Ragi ladoo Good for Digestion
Ragi is a storehouse of dietary fibre that aids the guts to digest food smoothly. It helps in the smooth movement of food through the digestive system and aids in waste excretion.
Aids in weight loss
Ragi has high dietary fibre, which keeps you full for a longer time and prevents unwanted cravings. This, in turn, aids in your weight loss journey.
Good for Skin
Ragi gives you youthful skin. It has amino acids like Methionine and Lysine that provide elasticity for skin tissues, which helps in fighting wrinkles and sagging. Ragi is also a natural source of Vitamin D that helps carry calcium to the bones and gives you vitality.

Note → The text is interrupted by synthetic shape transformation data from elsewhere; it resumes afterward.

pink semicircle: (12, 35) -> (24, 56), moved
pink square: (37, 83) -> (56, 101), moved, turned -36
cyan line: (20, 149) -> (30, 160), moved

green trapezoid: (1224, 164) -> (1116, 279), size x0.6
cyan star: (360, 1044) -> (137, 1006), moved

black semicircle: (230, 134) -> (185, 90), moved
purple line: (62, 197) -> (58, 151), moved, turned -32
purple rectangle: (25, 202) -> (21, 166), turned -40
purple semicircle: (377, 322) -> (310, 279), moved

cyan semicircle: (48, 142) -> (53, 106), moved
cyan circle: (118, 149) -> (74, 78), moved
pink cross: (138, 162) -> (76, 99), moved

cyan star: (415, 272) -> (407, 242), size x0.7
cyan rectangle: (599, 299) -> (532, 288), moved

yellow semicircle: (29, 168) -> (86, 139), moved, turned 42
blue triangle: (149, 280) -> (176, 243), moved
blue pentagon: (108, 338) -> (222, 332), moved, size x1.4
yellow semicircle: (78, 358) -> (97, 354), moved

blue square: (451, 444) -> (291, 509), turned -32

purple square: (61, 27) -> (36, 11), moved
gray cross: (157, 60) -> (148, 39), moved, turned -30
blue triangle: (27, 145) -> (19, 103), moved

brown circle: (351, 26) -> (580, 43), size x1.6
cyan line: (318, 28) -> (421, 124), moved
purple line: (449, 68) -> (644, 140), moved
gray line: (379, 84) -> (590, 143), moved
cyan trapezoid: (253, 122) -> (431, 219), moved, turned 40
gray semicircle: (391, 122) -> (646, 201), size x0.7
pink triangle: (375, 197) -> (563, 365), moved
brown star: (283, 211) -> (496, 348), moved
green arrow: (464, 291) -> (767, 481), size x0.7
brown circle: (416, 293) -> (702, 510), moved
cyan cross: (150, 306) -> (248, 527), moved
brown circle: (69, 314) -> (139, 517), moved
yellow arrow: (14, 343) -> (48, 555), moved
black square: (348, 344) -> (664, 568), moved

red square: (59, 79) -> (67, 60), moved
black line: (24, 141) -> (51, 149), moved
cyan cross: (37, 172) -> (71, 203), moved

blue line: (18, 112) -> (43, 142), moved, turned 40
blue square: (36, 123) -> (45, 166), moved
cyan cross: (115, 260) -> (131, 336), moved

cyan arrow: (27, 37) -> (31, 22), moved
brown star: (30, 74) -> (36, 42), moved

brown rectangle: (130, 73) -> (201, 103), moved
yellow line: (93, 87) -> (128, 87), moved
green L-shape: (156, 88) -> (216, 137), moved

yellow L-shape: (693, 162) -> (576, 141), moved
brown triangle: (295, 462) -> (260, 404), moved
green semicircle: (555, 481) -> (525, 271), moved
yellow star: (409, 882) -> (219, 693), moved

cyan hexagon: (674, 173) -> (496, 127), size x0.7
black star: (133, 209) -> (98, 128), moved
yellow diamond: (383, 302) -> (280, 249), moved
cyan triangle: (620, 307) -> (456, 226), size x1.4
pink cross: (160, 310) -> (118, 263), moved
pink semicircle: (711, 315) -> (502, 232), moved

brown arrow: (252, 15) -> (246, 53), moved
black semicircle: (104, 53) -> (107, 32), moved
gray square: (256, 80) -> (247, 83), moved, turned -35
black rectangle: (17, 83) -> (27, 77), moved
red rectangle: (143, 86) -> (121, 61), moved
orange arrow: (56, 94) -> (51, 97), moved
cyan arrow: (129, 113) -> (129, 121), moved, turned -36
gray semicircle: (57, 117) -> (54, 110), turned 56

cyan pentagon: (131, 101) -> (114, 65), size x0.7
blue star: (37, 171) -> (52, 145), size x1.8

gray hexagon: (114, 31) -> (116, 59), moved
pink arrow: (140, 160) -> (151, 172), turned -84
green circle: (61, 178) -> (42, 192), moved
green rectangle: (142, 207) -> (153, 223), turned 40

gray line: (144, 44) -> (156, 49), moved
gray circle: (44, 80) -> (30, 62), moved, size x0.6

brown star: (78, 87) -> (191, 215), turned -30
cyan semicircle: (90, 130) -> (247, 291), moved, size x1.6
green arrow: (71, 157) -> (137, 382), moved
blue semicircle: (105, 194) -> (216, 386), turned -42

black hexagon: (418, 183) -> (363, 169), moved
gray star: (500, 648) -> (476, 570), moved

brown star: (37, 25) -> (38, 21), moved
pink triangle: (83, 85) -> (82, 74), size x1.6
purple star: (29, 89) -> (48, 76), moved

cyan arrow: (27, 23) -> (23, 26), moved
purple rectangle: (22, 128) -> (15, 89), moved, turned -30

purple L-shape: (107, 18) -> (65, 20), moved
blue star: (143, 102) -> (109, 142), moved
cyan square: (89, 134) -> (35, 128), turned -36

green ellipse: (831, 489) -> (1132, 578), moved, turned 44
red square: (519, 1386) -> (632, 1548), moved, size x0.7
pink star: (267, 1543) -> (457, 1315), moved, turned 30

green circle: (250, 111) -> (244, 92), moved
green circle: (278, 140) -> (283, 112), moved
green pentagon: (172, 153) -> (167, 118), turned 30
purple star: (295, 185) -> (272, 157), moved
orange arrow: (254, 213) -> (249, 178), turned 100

Ragi ladoo Suitable for Hair
Ragi fights premature greying. The antioxidants and magnesium in ragi help reduce grey hair and control hair loss. It also increases blood circulation, which promotes hair growth.
Ragi has a natural relaxing effect on conditions like anxiety, depression and insomnia. It has antioxidants like tryptophan and amino acids, known as natural relaxants. Ragi can help you deal with migraine too.
Suitable for Diabetics
The external coating of ragi is abundant in polyphenols and dietary fibre, which helps regulate blood sugar levels. The low glycemic index of the grain helps in regularising sweet food cravings.
Types of millets
Here is a list of other millets for you to check -
In the 1960 - 1970s, during the Green Revolution, the focus shifted from indigenous grains to wheat when the Indian government emphasised the hybrid, high-yield variety of wheat and rice to increase food production for local consumption. Slowly millet lost its sheen, and the cultivation was limited to various tribal communities’ consumption. Urban India gradually forgot about this nutritionally dense cereal which was part of our grandparents' daily diet.
In the international Year of Millets we hope to see many initiatives that educate not only the consumer about the nutritional benefits of the crop, but also give support to farmers about how to grow it more productively and export it beyond the nation's borders. Aazol's Ragi Ladoo is our contribution to this People's Movement.